Plump, crimson rosehips are dripping from shrubbery here in the Eugene wetlands, reminding me of the fragrant pink flowers that came before. After pollination, rose petals swirled to the ground and the ovaries swelled into these glorious red fruits.
Rosehips are known to contain more vitamin C than any herb or citrus fruit and also offer antioxidants and essential fatty acids, which is why rosehip seed oil is highly prized for skin applications. The vitamin C content makes it a wonderful immune-supportive herb during colds and flu. Gently pinched from the bush and dried, rosehips can be used in many recipes including teas, jams, syrups, and sauces – but this is one of our favorites…
Rosehip Biscuit Spread
This delicious spread falls somewhere between cranberry and sour cherry jam on the taste spectrum. So good! Smear a tablespoon on hot buttered biscuits or sprouted grain toast for a healthy morning treat or when your immune system needs a little boost.
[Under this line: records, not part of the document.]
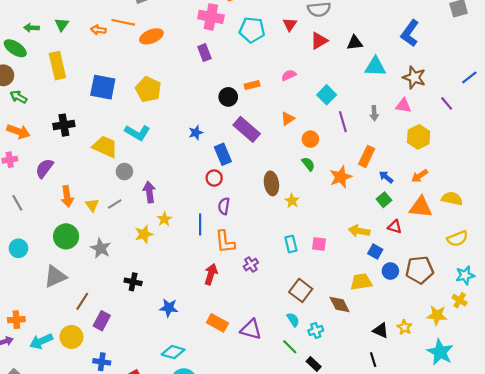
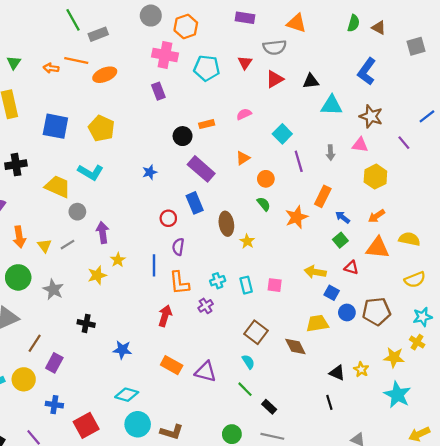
blue rectangle: (223, 154) -> (195, 203), moved
cyan cross: (316, 330) -> (218, 281), moved

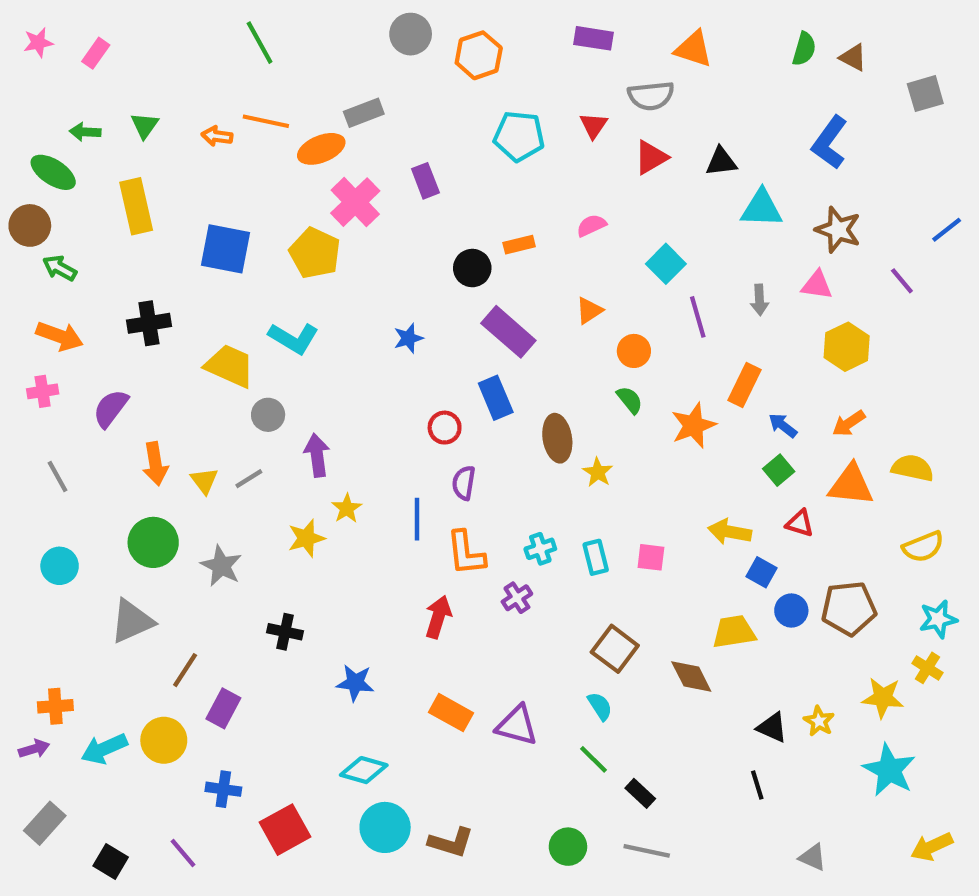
gray rectangle: (98, 34) -> (364, 113), moved
pink cross: (165, 55) -> (355, 202), moved, turned 35

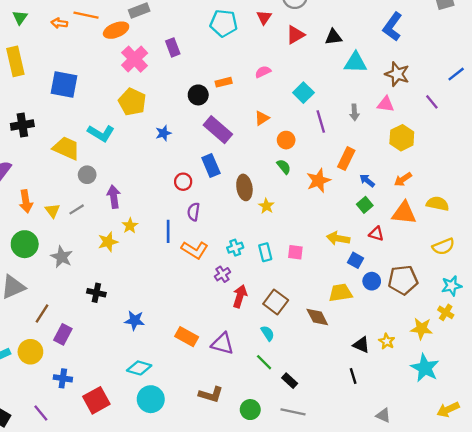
yellow pentagon: (315, 253) -> (132, 102), moved
orange L-shape: (466, 553) -> (195, 250), turned -52
red arrow: (438, 617) -> (240, 296), moved
brown L-shape: (451, 842) -> (211, 395), moved

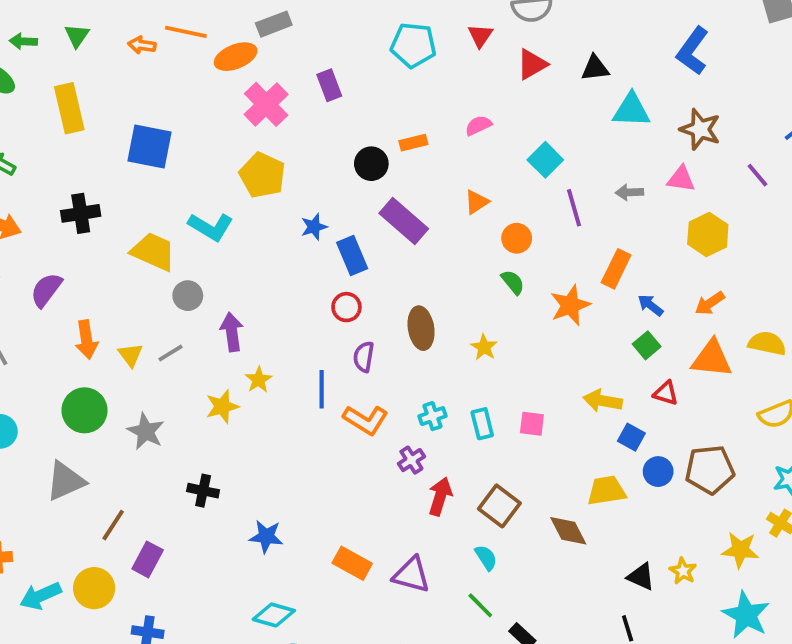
gray arrow: (354, 112) -> (629, 192), turned 91
blue rectangle: (211, 165) -> (352, 255), moved
brown ellipse: (244, 187) -> (421, 328), moved

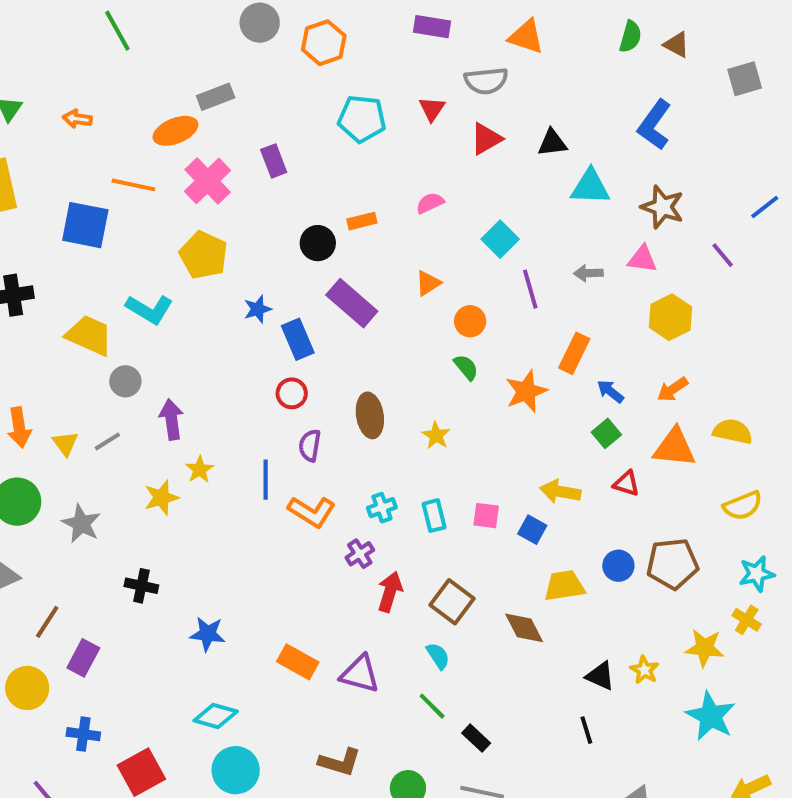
orange line: (186, 32) -> (133, 185), moved
blue square: (631, 437) -> (532, 530), moved

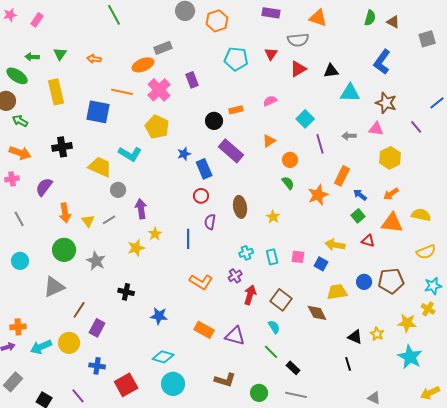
orange L-shape: (312, 512) -> (201, 282), moved

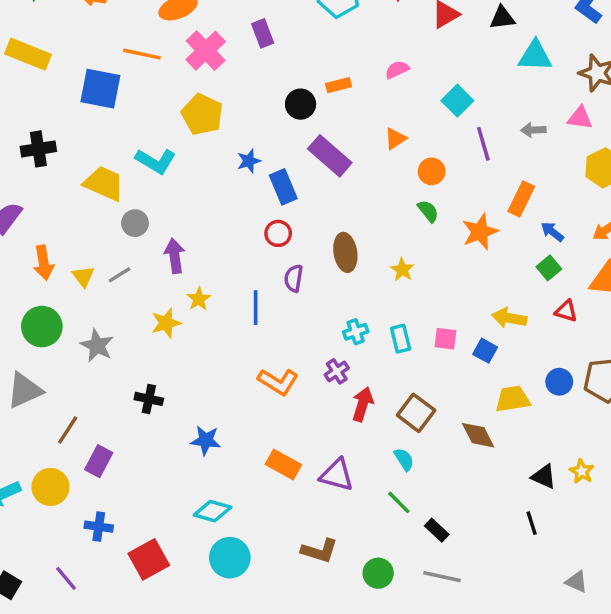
yellow rectangle: (56, 92) -> (28, 54), turned -55

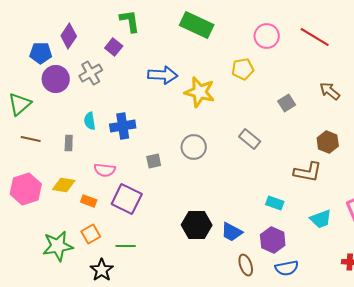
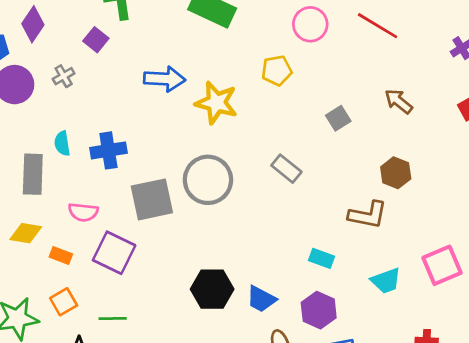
gray cross: (91, 73) -> (64, 76), size x0.7
gray rectangle: (69, 143) -> (33, 174), size x1.8
gray circle: (194, 147) -> (208, 180), size x1.4
gray square: (154, 161) -> (152, 199), size x2.0

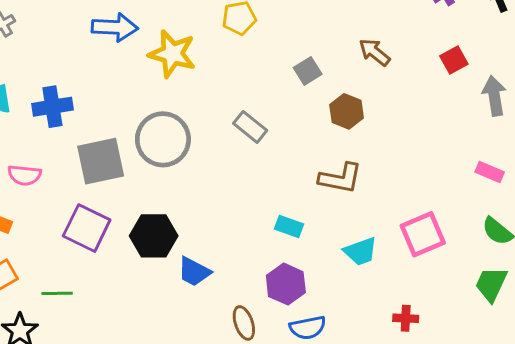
brown hexagon: (396, 173) -> (347, 111), moved
purple square: (114, 253) -> (87, 228), moved
black hexagon: (212, 289) -> (154, 236), moved
blue trapezoid: (261, 299) -> (194, 272), moved

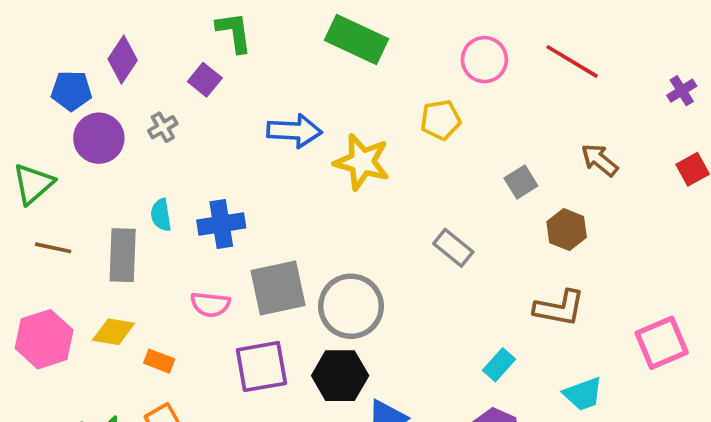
gray circle: (163, 139) -> (351, 306), moved
pink semicircle: (24, 175) -> (210, 304), moved
cyan rectangle: (289, 227) -> (499, 365), turned -68
purple square: (87, 228) -> (261, 367), turned -36
pink square: (423, 234) -> (662, 343), moved

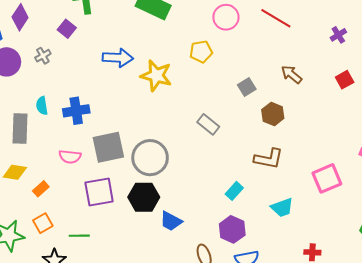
orange rectangle: (159, 361) -> (41, 189), turned -63

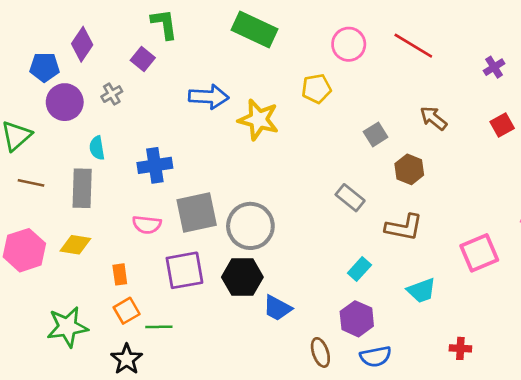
cyan semicircle: (42, 106) -> (97, 148), moved
gray rectangle: (208, 124) -> (350, 198), moved
orange rectangle: (41, 189) -> (120, 274), moved, turned -56
orange square: (43, 223) -> (127, 311), moved

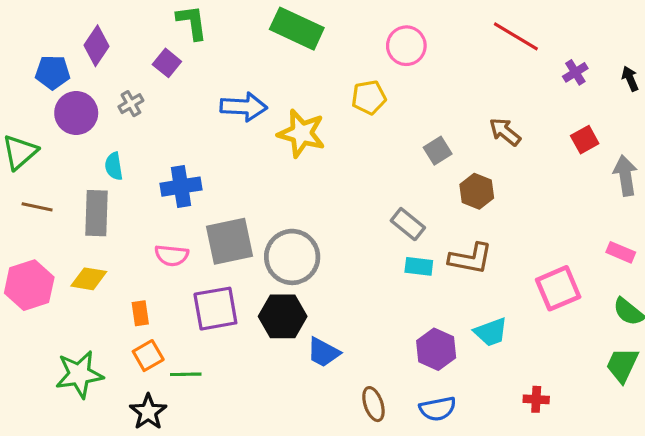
red line: (413, 46) -> (516, 36), moved
cyan rectangle: (359, 269) -> (419, 266), moved, turned 55
purple hexagon: (357, 319) -> (436, 349), moved

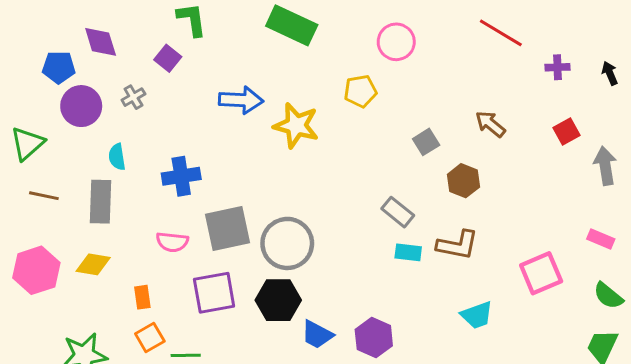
purple diamond: (97, 46) -> (101, 42), turned -51
purple cross: (575, 72) -> (558, 67), turned 30
purple hexagon: (436, 349) -> (374, 338), moved

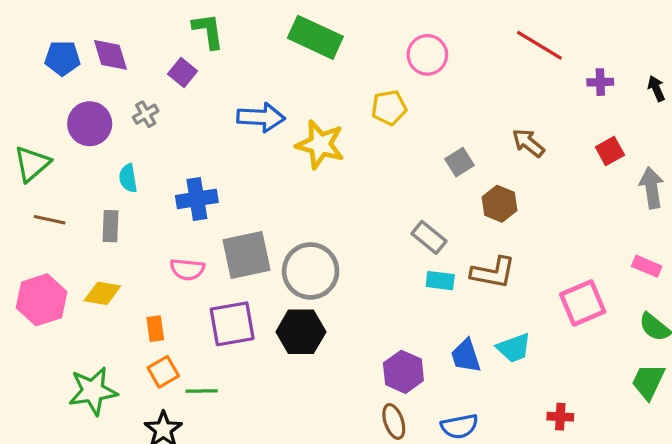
blue pentagon: (59, 67) -> (62, 58), moved
gray rectangle: (101, 202) -> (110, 226), size x0.7
blue trapezoid: (317, 335) -> (466, 356), moved, turned 44

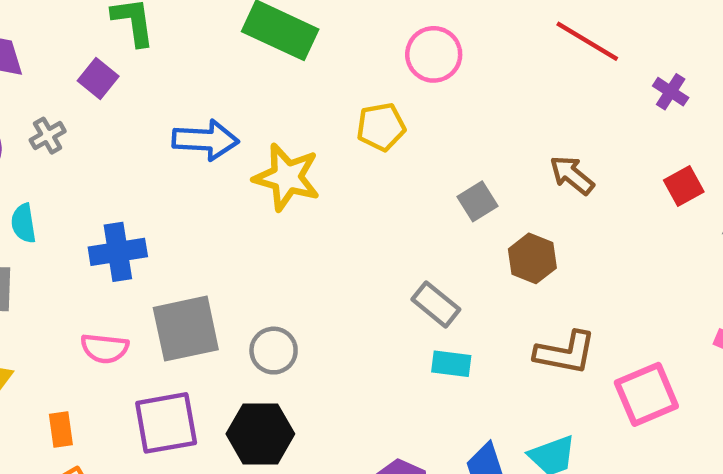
purple cross: (600, 82) -> (671, 92), turned 35
gray circle: (311, 271) -> (274, 351), size x0.6
brown L-shape: (493, 273) -> (565, 353), moved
½ cup dried organic rosehips
½ cup water
¼ cup raw local honey
1 tsp fresh squeezed organic lemon juice
½ tsp organic cinnamon powder
Zest from ½ organic lemon
Mix water and rosehips together in a pot and bring to a boil. Allow to simmer gently for 2 to 3 minutes and then remove from heat. Stir and mash with a fork as the mixture cools. The rosehips will begin to hydrate into a paste. Once cool, add cinnamon, zest, juice, and honey to taste. Refrigerate between uses and it should last about 2 weeks. Enjoy!